In the News – Tidbits from the Lobster Industry August 2018

Free Knives Distributed in Stonington to Keep Lobstermen Safe
One of the greatest dangers of lobstering is the risk of fishermen getting entangled in rope and going overboard. The Island Fishermen’s Wives Association hopes to keep Stonington lobstermen safer on the water by distributing 1,000 razor knives made by Plante’s Buoy Sticks in Somerville, ME. Plante’s gave a discounted price which was then was offset by a grant from the Birch Cove Fund of the Maine Community Foundation and a reoccurring anonymous donor. The knives were handed out through local businesses in the community.
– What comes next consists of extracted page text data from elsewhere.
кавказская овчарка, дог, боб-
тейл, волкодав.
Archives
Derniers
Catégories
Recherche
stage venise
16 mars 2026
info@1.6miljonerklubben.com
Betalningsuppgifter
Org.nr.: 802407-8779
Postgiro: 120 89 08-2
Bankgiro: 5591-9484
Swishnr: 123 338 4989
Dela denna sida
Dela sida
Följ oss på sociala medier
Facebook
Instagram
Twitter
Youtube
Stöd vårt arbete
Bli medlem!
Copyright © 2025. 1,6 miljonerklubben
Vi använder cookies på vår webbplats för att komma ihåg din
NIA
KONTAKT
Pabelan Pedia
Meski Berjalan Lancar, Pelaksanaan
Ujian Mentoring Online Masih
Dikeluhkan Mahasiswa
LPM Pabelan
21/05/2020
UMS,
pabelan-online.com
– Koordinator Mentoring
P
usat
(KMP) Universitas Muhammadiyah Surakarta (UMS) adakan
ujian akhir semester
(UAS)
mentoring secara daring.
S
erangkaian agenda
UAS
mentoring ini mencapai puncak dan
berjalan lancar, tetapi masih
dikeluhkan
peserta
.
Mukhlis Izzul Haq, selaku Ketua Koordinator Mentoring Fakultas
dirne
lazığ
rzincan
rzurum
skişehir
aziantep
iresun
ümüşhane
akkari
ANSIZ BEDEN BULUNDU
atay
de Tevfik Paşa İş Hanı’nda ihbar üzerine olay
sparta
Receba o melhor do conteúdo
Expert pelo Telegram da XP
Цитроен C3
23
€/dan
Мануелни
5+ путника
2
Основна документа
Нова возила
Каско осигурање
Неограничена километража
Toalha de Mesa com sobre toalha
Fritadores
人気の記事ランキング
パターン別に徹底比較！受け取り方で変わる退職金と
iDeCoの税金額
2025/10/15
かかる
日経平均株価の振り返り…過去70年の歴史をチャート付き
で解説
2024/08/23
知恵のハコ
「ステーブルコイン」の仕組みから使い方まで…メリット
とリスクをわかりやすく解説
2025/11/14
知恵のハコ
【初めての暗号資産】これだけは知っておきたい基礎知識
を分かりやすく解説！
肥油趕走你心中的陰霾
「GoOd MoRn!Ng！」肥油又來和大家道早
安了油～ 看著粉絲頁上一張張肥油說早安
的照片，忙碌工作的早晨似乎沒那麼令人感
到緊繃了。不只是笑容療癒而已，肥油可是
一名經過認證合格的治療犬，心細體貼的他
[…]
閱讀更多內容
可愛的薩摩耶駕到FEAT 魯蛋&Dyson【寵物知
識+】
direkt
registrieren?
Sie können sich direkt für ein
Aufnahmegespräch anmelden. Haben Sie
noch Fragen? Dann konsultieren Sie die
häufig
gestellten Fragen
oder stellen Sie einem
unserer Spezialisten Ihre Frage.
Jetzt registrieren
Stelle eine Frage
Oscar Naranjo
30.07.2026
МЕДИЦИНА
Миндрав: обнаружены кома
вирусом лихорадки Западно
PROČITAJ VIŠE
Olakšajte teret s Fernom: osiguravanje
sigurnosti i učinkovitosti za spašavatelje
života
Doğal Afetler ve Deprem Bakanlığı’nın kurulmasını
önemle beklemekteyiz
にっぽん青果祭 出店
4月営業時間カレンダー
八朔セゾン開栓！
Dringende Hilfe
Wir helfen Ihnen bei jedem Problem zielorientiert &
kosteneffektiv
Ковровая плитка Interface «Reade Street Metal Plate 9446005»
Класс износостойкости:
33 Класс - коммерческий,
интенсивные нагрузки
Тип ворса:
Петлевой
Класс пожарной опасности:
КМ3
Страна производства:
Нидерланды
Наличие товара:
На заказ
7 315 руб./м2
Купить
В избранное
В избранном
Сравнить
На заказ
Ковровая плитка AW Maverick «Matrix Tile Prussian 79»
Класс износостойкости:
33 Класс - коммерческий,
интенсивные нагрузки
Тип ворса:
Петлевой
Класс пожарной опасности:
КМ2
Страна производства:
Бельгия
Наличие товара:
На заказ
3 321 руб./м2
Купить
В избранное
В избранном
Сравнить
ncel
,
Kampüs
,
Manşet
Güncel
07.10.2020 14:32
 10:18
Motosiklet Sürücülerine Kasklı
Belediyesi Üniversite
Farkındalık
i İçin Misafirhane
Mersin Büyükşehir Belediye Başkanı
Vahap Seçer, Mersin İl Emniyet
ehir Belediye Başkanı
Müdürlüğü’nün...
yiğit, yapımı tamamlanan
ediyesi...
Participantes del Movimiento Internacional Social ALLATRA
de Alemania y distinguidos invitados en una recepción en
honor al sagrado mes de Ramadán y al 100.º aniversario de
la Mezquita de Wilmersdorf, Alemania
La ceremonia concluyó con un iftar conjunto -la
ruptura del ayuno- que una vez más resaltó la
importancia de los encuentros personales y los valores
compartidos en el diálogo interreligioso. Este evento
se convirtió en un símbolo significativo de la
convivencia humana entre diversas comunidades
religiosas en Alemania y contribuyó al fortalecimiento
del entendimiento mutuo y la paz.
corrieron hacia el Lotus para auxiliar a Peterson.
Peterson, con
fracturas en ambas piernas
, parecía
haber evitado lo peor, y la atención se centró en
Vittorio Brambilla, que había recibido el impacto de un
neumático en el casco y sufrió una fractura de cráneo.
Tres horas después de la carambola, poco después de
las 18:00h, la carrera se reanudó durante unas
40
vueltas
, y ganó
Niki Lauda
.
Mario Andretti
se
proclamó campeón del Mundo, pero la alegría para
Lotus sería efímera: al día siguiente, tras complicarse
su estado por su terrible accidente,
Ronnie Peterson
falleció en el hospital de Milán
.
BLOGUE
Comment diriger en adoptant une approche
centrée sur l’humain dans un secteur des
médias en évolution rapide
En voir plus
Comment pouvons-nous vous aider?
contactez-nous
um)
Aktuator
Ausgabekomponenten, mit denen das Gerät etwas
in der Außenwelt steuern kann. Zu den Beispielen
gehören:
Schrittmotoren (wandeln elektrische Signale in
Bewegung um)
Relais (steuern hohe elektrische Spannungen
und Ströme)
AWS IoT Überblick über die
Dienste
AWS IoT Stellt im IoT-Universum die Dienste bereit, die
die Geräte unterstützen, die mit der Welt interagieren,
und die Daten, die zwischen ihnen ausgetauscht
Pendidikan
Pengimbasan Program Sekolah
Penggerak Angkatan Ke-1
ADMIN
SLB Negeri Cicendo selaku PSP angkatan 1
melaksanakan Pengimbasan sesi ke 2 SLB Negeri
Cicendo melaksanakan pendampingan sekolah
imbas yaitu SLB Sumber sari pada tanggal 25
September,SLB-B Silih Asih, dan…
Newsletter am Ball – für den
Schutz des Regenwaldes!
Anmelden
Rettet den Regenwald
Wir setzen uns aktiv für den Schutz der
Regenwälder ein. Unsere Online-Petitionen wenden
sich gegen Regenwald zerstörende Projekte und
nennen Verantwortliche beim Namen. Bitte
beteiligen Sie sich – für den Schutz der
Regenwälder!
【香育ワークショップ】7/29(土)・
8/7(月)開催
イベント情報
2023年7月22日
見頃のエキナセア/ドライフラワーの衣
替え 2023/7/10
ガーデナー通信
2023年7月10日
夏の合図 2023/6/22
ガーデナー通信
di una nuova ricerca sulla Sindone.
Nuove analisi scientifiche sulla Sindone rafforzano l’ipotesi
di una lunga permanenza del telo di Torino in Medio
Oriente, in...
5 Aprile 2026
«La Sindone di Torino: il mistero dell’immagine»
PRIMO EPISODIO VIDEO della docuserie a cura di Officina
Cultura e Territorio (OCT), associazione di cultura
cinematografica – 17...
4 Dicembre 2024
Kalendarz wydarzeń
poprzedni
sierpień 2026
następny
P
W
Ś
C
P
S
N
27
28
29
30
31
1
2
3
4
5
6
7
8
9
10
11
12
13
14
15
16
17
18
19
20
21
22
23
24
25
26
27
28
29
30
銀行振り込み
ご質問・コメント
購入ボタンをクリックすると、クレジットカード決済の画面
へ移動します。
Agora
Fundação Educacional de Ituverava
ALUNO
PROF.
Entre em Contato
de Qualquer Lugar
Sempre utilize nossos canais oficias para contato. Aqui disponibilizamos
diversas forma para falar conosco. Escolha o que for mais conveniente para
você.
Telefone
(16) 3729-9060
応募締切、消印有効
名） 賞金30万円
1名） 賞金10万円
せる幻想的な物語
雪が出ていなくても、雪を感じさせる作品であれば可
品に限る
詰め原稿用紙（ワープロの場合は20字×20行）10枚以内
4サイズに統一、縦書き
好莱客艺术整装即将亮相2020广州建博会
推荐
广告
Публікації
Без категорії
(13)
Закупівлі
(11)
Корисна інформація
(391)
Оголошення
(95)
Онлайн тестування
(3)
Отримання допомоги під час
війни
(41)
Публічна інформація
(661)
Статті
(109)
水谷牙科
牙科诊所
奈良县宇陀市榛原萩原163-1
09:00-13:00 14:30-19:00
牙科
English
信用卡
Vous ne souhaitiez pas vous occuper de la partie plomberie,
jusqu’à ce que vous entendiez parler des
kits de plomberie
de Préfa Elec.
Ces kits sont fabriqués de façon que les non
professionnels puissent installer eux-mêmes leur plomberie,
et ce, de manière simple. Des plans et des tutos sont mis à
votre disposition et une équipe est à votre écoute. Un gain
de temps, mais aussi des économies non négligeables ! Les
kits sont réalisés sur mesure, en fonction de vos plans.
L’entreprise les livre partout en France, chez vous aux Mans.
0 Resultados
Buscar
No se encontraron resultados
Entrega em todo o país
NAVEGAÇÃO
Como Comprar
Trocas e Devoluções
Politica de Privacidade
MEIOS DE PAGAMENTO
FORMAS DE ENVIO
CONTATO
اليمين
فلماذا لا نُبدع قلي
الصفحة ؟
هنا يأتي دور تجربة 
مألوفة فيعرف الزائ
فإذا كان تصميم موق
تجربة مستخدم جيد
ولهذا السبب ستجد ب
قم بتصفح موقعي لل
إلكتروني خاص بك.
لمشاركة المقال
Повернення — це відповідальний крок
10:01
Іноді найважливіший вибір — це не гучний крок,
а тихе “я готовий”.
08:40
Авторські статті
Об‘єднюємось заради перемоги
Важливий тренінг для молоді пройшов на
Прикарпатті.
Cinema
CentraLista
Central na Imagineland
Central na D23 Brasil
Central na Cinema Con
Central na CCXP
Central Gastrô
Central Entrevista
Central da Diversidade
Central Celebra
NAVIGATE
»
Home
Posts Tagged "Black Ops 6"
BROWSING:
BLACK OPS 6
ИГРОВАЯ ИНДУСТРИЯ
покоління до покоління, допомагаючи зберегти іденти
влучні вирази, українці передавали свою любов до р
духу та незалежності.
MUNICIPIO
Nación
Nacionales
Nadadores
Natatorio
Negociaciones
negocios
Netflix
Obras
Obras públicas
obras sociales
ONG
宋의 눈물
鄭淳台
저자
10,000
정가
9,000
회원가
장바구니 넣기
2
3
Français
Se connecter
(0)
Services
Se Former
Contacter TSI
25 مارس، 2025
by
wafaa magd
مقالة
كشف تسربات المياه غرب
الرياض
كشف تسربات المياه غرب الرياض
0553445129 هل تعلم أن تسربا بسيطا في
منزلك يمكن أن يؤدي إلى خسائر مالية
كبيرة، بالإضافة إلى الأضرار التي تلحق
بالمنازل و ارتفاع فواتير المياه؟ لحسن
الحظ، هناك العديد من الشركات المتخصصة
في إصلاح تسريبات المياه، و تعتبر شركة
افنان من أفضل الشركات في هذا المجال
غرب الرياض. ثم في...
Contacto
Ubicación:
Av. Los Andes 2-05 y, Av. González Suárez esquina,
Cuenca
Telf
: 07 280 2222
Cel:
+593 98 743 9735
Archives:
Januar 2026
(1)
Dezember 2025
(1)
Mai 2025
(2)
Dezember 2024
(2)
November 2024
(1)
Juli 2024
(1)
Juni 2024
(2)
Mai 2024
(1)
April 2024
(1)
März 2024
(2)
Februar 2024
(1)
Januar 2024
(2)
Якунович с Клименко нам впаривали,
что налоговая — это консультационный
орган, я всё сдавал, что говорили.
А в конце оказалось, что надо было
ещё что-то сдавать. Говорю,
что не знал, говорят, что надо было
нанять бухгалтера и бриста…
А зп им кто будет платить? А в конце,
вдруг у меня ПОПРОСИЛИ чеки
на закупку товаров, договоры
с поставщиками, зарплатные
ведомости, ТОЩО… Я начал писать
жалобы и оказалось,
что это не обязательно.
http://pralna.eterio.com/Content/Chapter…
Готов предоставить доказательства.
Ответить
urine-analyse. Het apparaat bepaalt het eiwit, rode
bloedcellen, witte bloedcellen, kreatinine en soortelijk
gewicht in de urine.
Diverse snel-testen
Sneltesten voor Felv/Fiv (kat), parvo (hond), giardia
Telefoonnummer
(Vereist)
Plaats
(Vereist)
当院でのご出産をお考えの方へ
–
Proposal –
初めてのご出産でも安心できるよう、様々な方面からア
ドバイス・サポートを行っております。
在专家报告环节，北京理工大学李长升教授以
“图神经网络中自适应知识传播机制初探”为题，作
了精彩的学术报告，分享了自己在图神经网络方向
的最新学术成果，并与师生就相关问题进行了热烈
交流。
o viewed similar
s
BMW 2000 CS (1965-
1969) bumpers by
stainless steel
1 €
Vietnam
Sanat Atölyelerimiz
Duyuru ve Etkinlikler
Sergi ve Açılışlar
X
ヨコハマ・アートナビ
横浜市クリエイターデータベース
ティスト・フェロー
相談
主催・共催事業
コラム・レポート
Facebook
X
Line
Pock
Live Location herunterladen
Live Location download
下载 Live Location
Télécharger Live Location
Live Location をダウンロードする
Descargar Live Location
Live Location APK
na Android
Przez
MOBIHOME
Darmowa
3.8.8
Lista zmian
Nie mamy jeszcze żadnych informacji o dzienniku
New owners at local lobster businesses continue traditions
Two long time seafood businesses in southern Maine will be under new ownership. Luke’s Lobster has committed to a long term lease on the Portland Pier, taking over the space previously held by New Meadows Lobster. The company plans to continue to buy and sell lobster and to offer berths to lobstermen. Day’s Crabmeat, an 80-year-old landmark in Yarmouth, was purchased recently by Randall Curit and Jennifer Rief. They plan to keep the local eatery and seafood shop the same with some small improvements including longer hours and keeping the business open year-round.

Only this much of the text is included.